Mujin is pursuing its mission to bring more automation to the logistics space in a time where the industry is primed for innovation thanks to modern technology, Cloer said. From improved hardware capabilities to advanced problem-solving software, Mujin is pursuing growth and global expansion at an ideal time.
A number of reasons contribute to Mujin’s decision to start that expansion in the Atlanta metro. With the city’s diverse talent pool at the top of its list, Mujin also selected the location for its easy accessibility thanks to its proximity to the Hartsfield-Jackson airport, as well as the city’s low cost of living and collaborative technology scene. The company recently moved into a permanent office space in Sandy Springs that will house engineering, sales and support talent.

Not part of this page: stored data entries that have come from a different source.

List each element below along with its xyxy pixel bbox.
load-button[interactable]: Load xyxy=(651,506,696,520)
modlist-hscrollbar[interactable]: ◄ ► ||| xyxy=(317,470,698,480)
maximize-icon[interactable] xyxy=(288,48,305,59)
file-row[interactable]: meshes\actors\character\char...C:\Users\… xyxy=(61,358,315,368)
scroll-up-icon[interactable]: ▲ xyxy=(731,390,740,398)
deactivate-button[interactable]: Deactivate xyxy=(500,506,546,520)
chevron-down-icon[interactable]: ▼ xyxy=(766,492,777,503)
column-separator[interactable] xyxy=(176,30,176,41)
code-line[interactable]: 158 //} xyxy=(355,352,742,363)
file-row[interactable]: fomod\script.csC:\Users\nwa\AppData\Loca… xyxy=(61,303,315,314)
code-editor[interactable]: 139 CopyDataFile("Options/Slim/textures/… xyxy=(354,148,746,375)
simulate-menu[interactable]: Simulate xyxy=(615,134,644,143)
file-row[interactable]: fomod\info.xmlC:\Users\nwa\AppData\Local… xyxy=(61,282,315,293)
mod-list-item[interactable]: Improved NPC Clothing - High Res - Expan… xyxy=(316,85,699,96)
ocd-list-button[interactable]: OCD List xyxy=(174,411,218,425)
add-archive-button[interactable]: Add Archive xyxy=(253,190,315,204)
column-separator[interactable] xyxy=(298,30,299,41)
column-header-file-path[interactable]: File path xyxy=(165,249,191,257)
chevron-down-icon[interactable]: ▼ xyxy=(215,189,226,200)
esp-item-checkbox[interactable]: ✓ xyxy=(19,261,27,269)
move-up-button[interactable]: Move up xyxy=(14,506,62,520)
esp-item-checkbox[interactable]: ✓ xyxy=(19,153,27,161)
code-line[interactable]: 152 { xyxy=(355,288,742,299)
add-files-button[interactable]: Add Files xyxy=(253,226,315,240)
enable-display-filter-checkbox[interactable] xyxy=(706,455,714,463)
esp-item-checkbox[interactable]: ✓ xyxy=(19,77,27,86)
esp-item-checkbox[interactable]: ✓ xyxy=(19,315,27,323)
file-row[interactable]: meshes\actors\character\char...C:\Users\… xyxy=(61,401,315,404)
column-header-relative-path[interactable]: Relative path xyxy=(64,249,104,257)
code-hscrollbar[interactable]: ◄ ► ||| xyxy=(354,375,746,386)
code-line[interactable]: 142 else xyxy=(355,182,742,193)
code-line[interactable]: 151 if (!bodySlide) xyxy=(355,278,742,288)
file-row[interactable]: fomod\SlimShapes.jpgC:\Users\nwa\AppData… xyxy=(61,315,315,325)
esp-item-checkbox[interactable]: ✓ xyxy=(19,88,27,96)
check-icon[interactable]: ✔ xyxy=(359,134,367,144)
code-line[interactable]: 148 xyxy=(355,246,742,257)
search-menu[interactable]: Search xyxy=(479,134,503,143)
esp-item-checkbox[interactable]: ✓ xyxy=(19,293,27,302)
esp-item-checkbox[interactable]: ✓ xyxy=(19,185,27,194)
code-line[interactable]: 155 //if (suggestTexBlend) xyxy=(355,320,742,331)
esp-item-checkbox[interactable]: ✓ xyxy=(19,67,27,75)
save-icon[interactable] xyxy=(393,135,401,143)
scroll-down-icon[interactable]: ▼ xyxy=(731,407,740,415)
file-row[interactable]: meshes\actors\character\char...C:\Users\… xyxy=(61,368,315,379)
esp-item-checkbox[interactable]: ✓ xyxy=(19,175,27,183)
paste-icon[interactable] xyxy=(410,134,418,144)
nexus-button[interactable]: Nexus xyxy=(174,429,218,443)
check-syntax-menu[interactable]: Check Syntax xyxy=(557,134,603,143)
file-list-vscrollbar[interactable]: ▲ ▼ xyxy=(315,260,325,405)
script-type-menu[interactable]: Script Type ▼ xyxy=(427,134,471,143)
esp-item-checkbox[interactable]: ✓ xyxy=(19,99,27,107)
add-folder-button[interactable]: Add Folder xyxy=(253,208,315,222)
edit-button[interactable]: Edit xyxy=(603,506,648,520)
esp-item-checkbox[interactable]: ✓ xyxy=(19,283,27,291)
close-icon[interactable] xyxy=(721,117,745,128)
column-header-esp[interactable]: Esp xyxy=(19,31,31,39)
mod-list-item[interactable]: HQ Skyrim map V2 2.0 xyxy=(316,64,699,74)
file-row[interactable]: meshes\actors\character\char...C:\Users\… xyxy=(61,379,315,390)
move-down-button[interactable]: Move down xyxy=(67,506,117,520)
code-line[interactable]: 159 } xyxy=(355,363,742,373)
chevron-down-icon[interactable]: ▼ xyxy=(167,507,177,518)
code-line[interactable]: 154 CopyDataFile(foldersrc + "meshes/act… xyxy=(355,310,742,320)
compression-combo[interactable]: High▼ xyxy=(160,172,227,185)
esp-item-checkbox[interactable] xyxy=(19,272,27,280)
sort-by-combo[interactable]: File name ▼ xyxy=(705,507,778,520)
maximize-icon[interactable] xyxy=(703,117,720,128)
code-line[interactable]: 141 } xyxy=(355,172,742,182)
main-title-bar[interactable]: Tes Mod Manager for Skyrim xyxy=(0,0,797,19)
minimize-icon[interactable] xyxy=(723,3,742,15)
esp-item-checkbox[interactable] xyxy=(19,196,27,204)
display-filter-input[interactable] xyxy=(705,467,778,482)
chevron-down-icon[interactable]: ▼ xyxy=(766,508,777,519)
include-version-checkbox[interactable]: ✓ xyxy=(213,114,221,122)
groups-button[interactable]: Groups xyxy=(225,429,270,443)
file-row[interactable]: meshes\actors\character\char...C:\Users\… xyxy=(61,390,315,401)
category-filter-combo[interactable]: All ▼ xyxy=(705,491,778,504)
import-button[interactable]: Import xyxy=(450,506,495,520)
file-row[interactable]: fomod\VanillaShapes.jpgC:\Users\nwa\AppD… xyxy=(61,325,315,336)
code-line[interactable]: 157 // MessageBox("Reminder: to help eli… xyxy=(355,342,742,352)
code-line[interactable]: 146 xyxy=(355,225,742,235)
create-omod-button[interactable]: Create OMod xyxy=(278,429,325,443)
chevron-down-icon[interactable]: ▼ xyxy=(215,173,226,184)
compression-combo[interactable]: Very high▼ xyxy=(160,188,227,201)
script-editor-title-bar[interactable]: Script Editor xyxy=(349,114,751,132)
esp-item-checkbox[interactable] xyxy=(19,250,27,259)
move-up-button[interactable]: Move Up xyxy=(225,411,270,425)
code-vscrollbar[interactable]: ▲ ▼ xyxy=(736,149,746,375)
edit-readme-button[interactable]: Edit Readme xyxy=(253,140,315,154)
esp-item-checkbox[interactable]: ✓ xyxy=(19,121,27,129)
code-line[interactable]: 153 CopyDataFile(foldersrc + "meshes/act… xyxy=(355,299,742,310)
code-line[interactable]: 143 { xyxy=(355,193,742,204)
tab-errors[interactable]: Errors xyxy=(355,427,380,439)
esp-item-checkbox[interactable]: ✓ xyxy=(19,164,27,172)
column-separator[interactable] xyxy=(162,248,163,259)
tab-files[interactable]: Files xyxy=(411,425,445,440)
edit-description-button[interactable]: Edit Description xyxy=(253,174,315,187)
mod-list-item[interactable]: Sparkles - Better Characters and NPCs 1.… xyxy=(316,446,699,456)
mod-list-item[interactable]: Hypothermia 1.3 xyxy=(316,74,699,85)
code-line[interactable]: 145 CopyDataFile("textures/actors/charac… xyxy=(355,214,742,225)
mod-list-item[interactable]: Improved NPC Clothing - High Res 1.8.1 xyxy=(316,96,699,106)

“As we were thinking about different places to go, one of the big things is we wanted to be able to attract talent to wherever we were going to [plant] our flag, and Atlanta is a very talent-heavy market,” Cloer said.
Nearby colleges, including the Georgia Institute of Technology and Kennesaw State University, also drew Mujin to the metro.
“We can really pull from all of the colleges that are around the Atlanta metro area,” Cloer said.
On top of the broad talent market, Cloer highlighted the Atlanta area for its ample presence of local automotive companies, big material handling companies and other robotics end-users, such as UPS, which recently acquired delivery company Roadie. Mujin has noted a labor shortage as fewer people are searching for jobs that involve manually moving materials all day, so now more companies than ever before are turning to robotics solutions to solve some of those tasks as the e-commerce industry continues to grow, Cloer said.
“What’s going to be critical in the short-term is making sure that we scale up as quickly as we need to for the different projects that we’re giving proposals for and winning,” he said. “We’re going to need to have an engineering team that can fit that [and] fulfill that need. ... We’re still figuring out what that number is from a planning perspective, but we are hiring actively for engineers today, and plan to hire many more over the next year.”